*Goal of the exercise*
Only the lines below from the one containing "Read more (42, 1213)" through the one containing "ro (644, 34)" belong in the answer, repeated exactly and without pictures.

*Task data*
--*--

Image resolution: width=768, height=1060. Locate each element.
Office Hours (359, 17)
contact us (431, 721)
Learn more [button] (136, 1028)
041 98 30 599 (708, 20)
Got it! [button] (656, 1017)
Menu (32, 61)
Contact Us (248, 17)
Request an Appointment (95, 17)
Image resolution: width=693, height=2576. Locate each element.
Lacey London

--*--

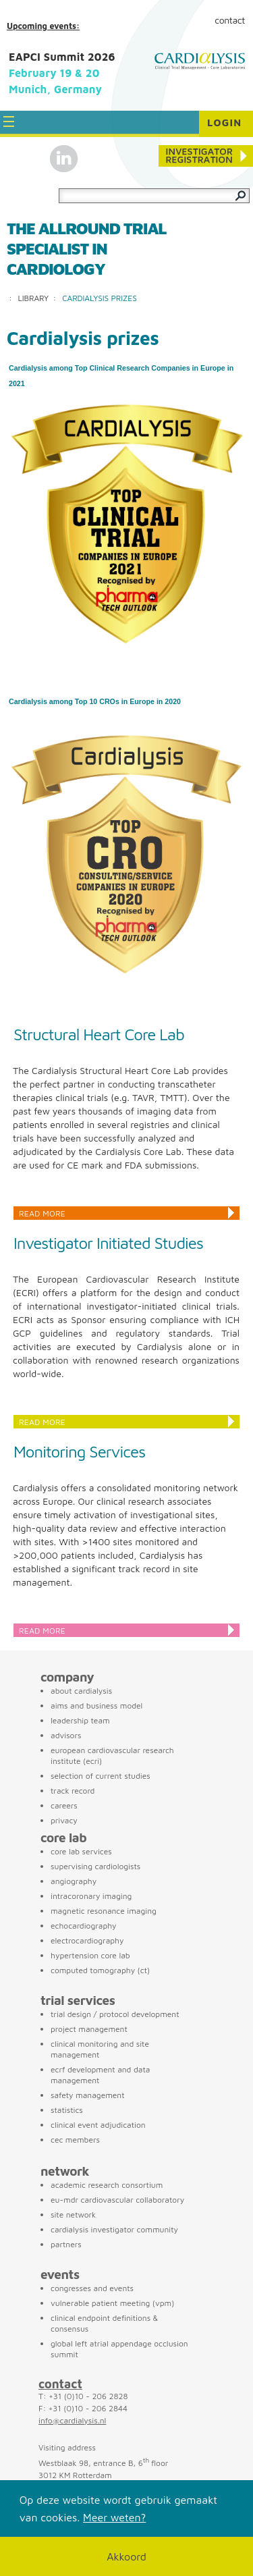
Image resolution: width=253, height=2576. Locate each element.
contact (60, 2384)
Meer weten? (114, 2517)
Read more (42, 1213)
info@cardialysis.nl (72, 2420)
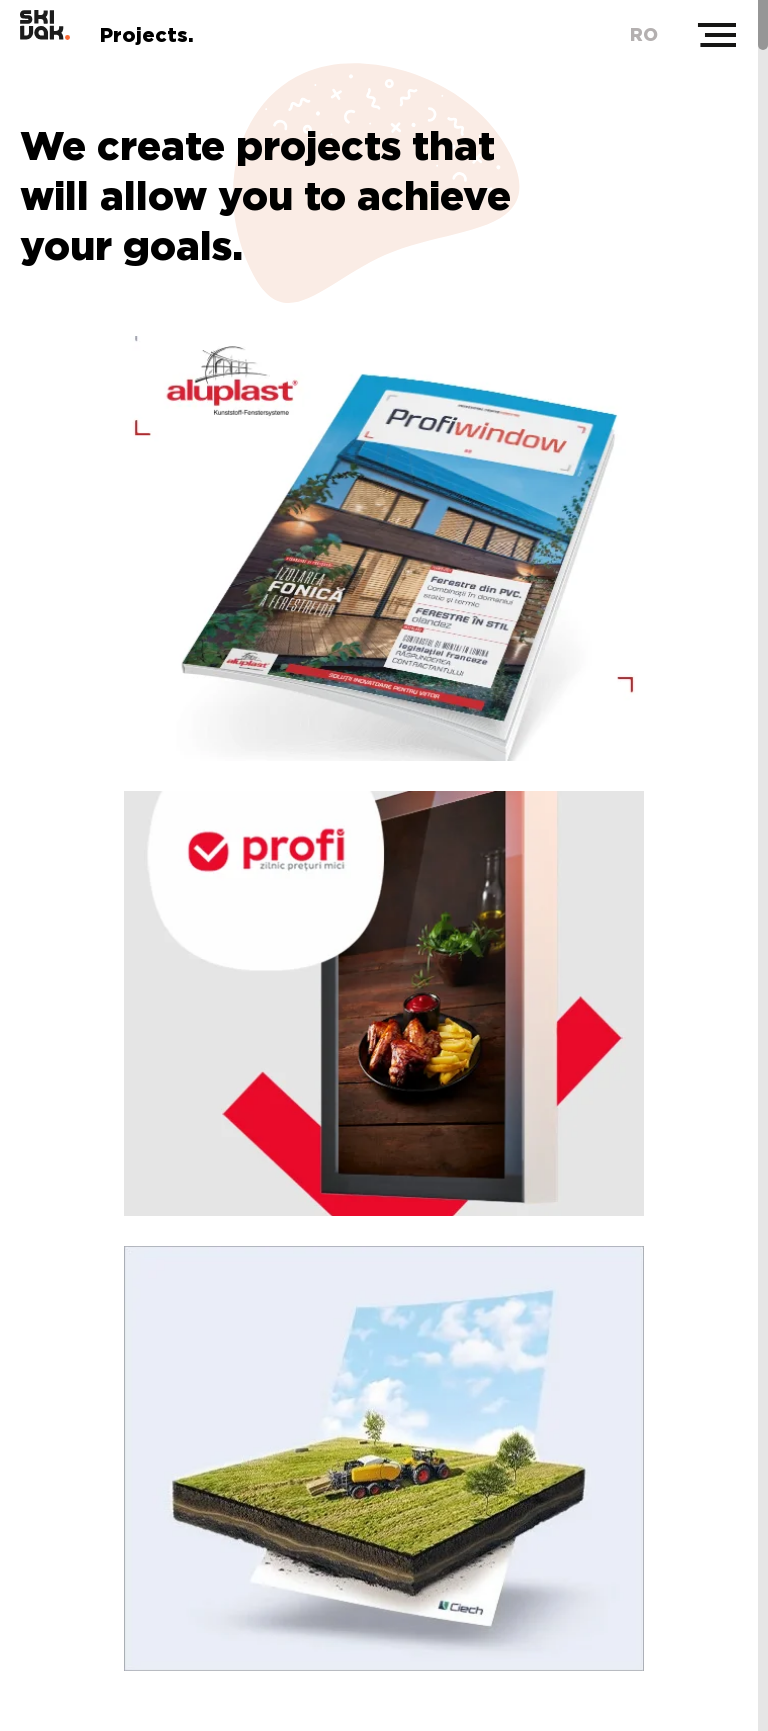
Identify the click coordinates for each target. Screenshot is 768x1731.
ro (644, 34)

--*--

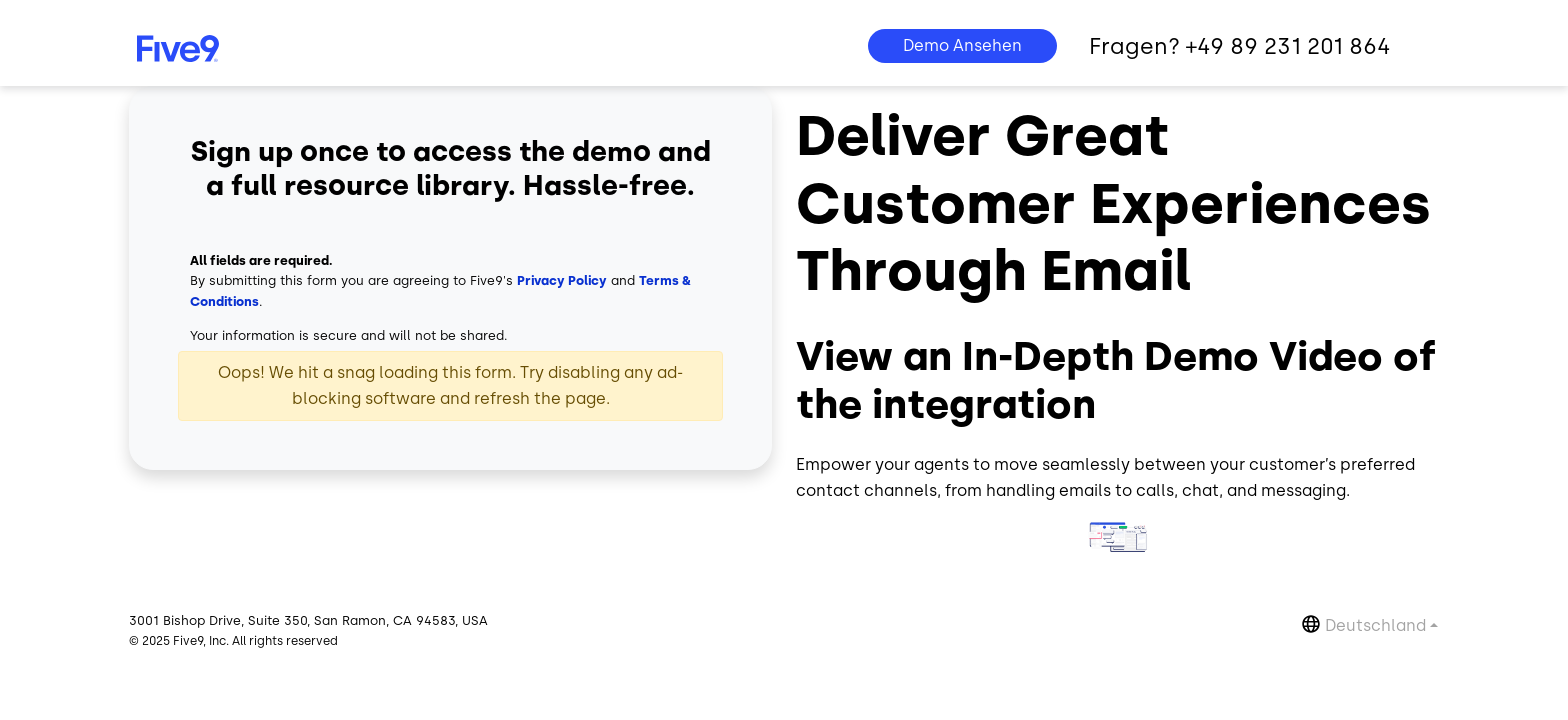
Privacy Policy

--*--

*Task solution*
Read more (42, 1213)
info@cardialysis.nl (72, 2420)
Identify the click coordinates for each target. Screenshot is 768x1731.
ro (644, 34)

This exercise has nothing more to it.